Columns


Standard C

Wide Character Streams

P.J. Plauger


P.J. Plauger is senior editor of The C Users Journal. He is convenor of the ISO C standards committee, WG14, and active on the C++ committee, WG21. His latest books are The Standard C Library, published by Prentice-Hall, and ANSI and ISO Standard C (with Jim Brodie), published by Microsoft Press. You can reach him at pjp@plauger.com.

Introduction

This is the third (and last) in a series of columns on the facilities being added to Standard C. (See "State of the Art: Large Character Set Support," C Users Journal, May 1993 and "State of the Art: Large Character Set Functions," C Users Journal, June 1993.) By the time you read this, the first round of balloting should be complete on the "normative addendum" that adds these facilities. At least two more rounds must occur before they become a part of the C Standard.

I have so far described:

I conclude this month by describing the largest single group of those functions, the ones that support wide-character input and output.

I remind you again that what I'm describing here can still change in some details, as a result of comments during balloting. I expect, however, that those changes should be small.

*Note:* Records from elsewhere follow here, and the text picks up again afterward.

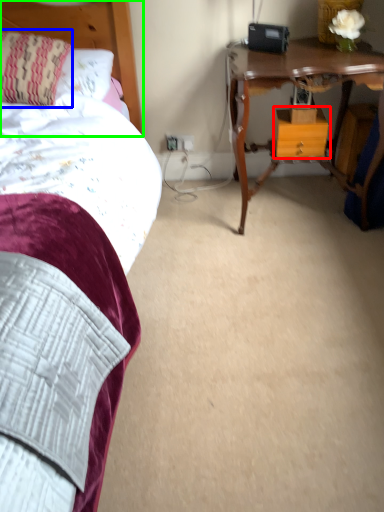 Question: Which object is the closest to the nightstand (highlighted by a red box)? Choose among these: pillow (highlighted by a blue box) or headboard (highlighted by a green box).

Choices:
 (A) pillow
 (B) headboard

Answer: (B) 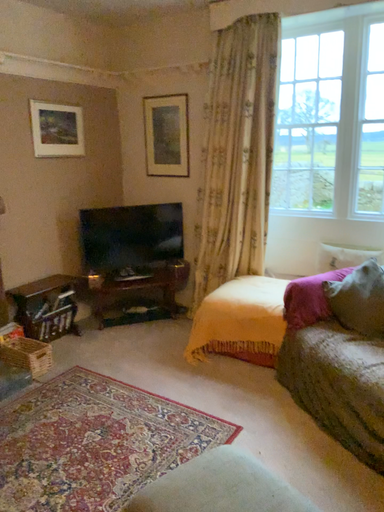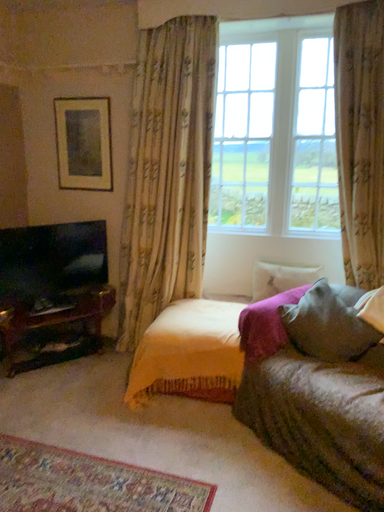 Question: How did the camera likely rotate when shooting the video?

Choices:
 (A) rotated right
 (B) rotated left

Answer: (A) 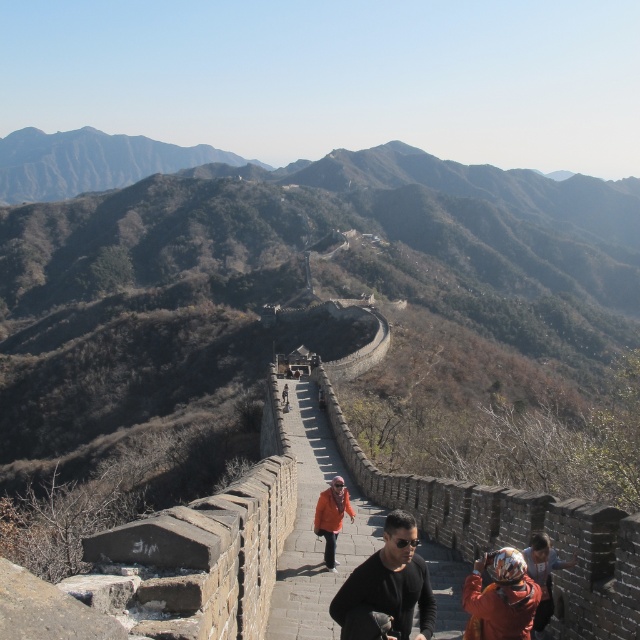 You are a tour guide leading a group on the Great Wall and need to ensure everyone stays within a safe distance. The recommended safe distance between visitors is 5 meters. Are the two visitors wearing the black matte jacket at center and the orange fabric headscarf at lower right within the safe distance?

The black matte jacket at center is 5.89 meters away from the orange fabric headscarf at lower right. Since the recommended safe distance is 5 meters, they are slightly beyond the recommended distance.

You are standing on the Great Wall of China and notice an orange fabric headscarf at lower right. If you want to retrieve it, which direction should you move relative to your current position?

You should move towards the lower right direction to retrieve the orange fabric headscarf at lower right, as it is located at point (544, 576).

You are a photographer visiting the Great Wall and notice two orange items in the scene. One is an orange fabric headscarf at lower right and the other is an orange fabric jacket at center. From your vantage point, which orange item appears higher up in the image?

The orange fabric headscarf at lower right is located above the orange fabric jacket at center, so the headscarf appears higher up in the image.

Problems with Large Character Sets

Remember that the overall goal of these additions is to ease the handling of text expressed with a very large character set. Japanese, Koreans, Chinese, Arabs, and typesetters all face a similar problem. They regularly work with "alphabets" containing thousands, or even tens of thousands, of characters. And that presents a host of problems:

We learned a long time ago to divorce the first two issues from programs and programming languages. Operating systems change keystrokes into a stream of bytes for us. Similarly, they convert an output stream into suitable dots on a screen or printer. Yes, the separation breaks down from time to time, but it is an important ideal to keep striving toward. Put another way, MS-DOS and UNIX may have to worry about how to display Kanji or tenpoint Times Roman — C and C++ should not.

We have learned more recently to represent characters inside a program as fixed-size integers. A 16-bit integer can support distinct codes for up to 65,535 characters (setting zero aside as a null terminator). A 32-bit integer can support billions of distinct codes. Such characters in C are called wide characters, as opposed to the traditional one-byte versions of type char (and its signed and unsigned varieties).

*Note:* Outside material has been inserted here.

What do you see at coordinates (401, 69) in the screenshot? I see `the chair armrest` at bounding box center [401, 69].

That's why the C Standard introduced the defined type wchar_t as a synonym for some integer type. Wide-character constants such as L'' have this type, and wide-character strings are arrays of this type. C++ has gone further, making wchar_t a distinct type, so you can overload functions on one-byte and wide-character arguments.

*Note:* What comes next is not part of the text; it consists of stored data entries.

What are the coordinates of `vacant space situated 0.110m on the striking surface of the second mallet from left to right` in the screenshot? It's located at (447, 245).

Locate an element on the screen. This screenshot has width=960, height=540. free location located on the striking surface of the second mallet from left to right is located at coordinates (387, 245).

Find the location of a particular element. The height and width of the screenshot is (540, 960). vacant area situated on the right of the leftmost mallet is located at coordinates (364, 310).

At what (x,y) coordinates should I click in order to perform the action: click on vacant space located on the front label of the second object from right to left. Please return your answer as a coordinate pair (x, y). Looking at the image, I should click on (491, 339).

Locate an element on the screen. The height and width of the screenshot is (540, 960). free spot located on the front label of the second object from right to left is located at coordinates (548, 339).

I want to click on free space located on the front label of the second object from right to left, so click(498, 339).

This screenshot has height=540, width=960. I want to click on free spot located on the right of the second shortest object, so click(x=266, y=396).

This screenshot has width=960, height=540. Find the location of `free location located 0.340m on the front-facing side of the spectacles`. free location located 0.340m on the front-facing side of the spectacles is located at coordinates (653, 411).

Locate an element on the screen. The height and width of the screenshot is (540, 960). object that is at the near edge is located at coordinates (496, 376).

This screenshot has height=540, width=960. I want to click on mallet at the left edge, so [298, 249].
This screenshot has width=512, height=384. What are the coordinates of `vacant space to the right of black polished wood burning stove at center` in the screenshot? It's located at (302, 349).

That's also why the normative addendum adds so many new functions to manipulate wide characters. As I discussed last month, it is relatively easy to convert programs that manipulate char data to deal with wchar_t data instead.

Having a fairly complete set of analogous functions can only help.

A number of code sets exist for wide characters, by the way. Even Kanji has more than one in popular use within Japan. True, the new ISO 10646 standard promises to unite all the character sets of the world. But the jury is still out on just how that "universal" code set will best be used as a wide-character representation inside computer programs.

Multibyte Encoding

Wide characters are not nearly as much at home in external data streams. It's an eight-bit-byte world out there. Chop a wide character into a sequence of bytes and you immediately face problems:

For all these reasons, we have learned over the years to encode large character sets differently for data streams.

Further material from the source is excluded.